Entries taken from a collection:
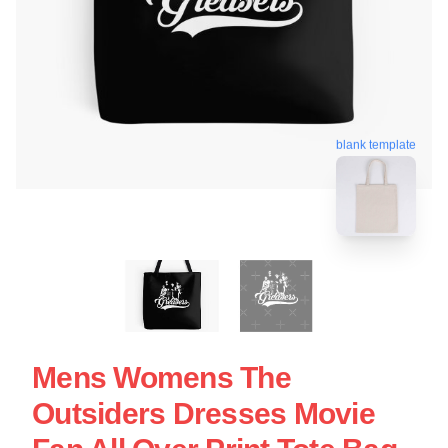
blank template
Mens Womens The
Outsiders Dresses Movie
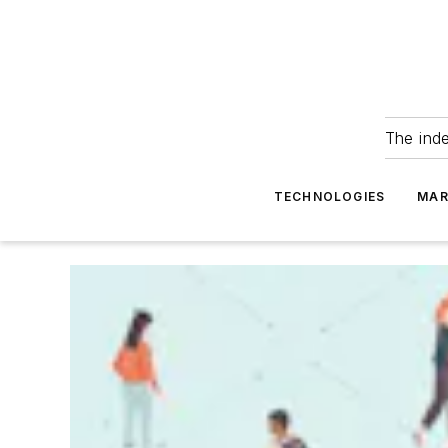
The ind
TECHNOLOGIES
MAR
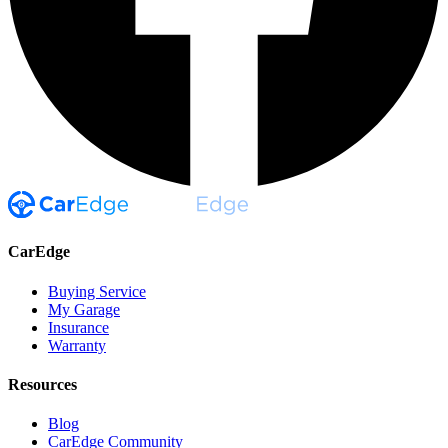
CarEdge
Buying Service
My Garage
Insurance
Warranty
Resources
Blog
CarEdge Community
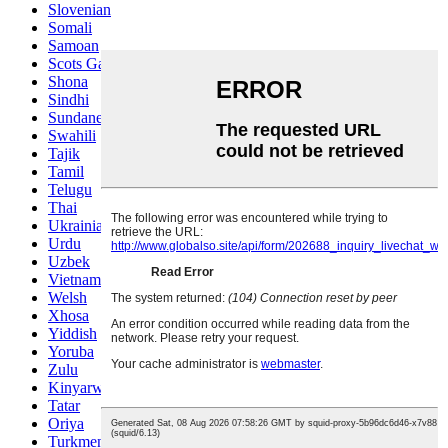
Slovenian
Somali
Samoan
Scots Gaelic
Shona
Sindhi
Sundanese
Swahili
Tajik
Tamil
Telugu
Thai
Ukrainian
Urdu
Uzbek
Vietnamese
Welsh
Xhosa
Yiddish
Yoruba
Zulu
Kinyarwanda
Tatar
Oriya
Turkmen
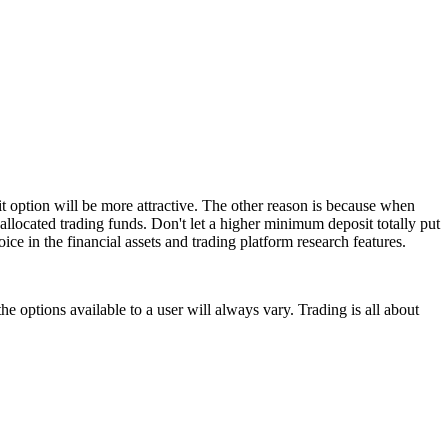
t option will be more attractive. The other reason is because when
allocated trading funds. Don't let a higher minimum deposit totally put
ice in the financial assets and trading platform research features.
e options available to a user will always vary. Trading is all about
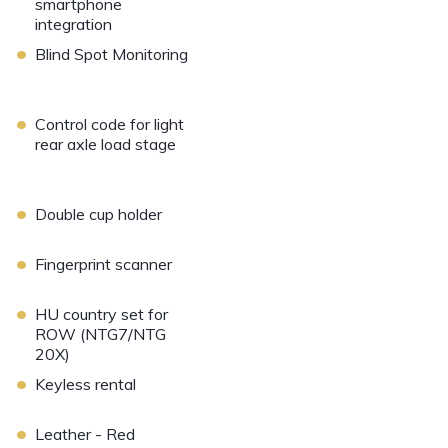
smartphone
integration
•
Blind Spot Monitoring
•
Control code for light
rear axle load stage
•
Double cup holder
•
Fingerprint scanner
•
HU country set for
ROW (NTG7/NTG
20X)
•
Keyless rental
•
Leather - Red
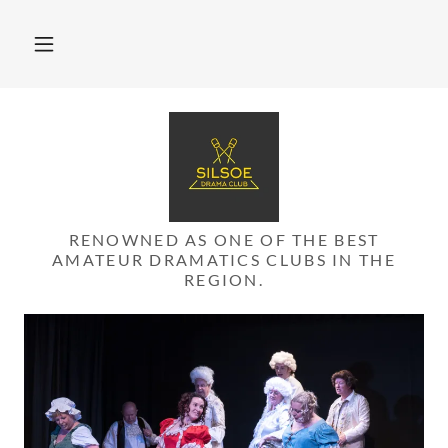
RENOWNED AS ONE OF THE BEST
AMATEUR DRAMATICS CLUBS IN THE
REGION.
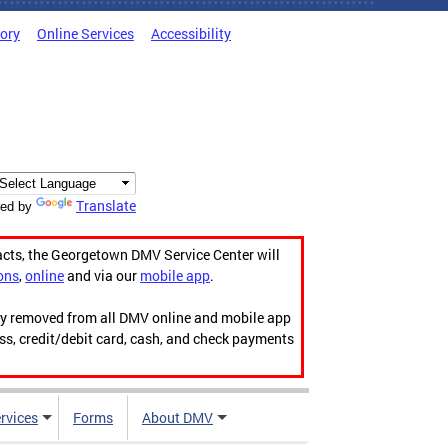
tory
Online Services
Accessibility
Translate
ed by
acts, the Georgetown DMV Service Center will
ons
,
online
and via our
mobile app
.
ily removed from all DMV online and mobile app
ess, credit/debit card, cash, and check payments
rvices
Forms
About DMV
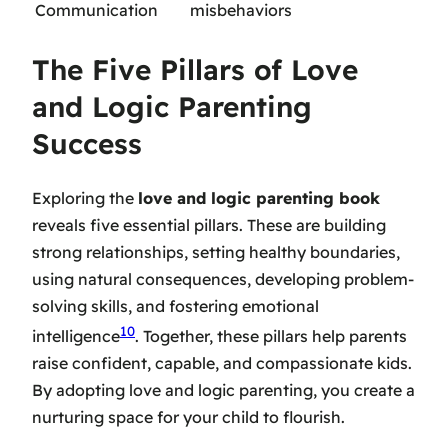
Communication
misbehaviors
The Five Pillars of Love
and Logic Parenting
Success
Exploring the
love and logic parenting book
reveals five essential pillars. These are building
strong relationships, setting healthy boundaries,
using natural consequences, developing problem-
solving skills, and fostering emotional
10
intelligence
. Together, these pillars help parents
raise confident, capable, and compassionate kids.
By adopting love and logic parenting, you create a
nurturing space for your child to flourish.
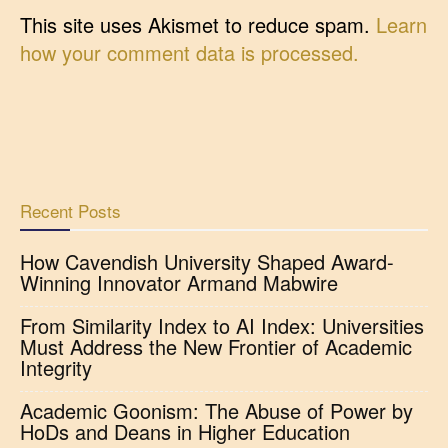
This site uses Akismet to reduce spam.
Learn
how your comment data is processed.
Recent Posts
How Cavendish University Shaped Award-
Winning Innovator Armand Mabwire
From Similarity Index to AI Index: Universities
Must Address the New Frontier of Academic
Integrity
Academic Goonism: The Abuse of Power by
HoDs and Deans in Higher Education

• [What this task involves]: Return every entry above exactly. Pictures stay out.

• [Response area]:
blank template
Mens Womens The
Outsiders Dresses Movie
The ind
TECHNOLOGIES
MAR
CarEdge
Buying Service
My Garage
Insurance
Warranty
Resources
Blog
CarEdge Community
Slovenian
Somali
Samoan
Scots Gaelic
Shona
Sindhi
Sundanese
Swahili
Tajik
Tamil
Telugu
Thai
Ukrainian
Urdu
Uzbek
Vietnamese
Welsh
Xhosa
Yiddish
Yoruba
Zulu
Kinyarwanda
Tatar
Oriya
Turkmen
t option will be more attractive. The other reason is because when
allocated trading funds. Don't let a higher minimum deposit totally put
ice in the financial assets and trading platform research features.
e options available to a user will always vary. Trading is all about
smartphone
integration
•
Blind Spot Monitoring
•
Control code for light
rear axle load stage
•
Double cup holder
•
Fingerprint scanner
•
HU country set for
ROW (NTG7/NTG
20X)
•
Keyless rental
•
Leather - Red
RENOWNED AS ONE OF THE BEST
AMATEUR DRAMATICS CLUBS IN THE
REGION.
tory
Online Services
Accessibility
Translate
ed by
acts, the Georgetown DMV Service Center will
ons
,
online
and via our
mobile app
.
ily removed from all DMV online and mobile app
ess, credit/debit card, cash, and check payments
rvices
Forms
About DMV
Communication
misbehaviors
The Five Pillars of Love
and Logic Parenting
Success
Exploring the
love and logic parenting book
reveals five essential pillars. These are building
strong relationships, setting healthy boundaries,
using natural consequences, developing problem-
solving skills, and fostering emotional
10
intelligence
. Together, these pillars help parents
raise confident, capable, and compassionate kids.
By adopting love and logic parenting, you create a
nurturing space for your child to flourish.
This site uses Akismet to reduce spam.
Learn
how your comment data is processed.
Recent Posts
How Cavendish University Shaped Award-
Winning Innovator Armand Mabwire
From Similarity Index to AI Index: Universities
Must Address the New Frontier of Academic
Integrity
Academic Goonism: The Abuse of Power by
HoDs and Deans in Higher Education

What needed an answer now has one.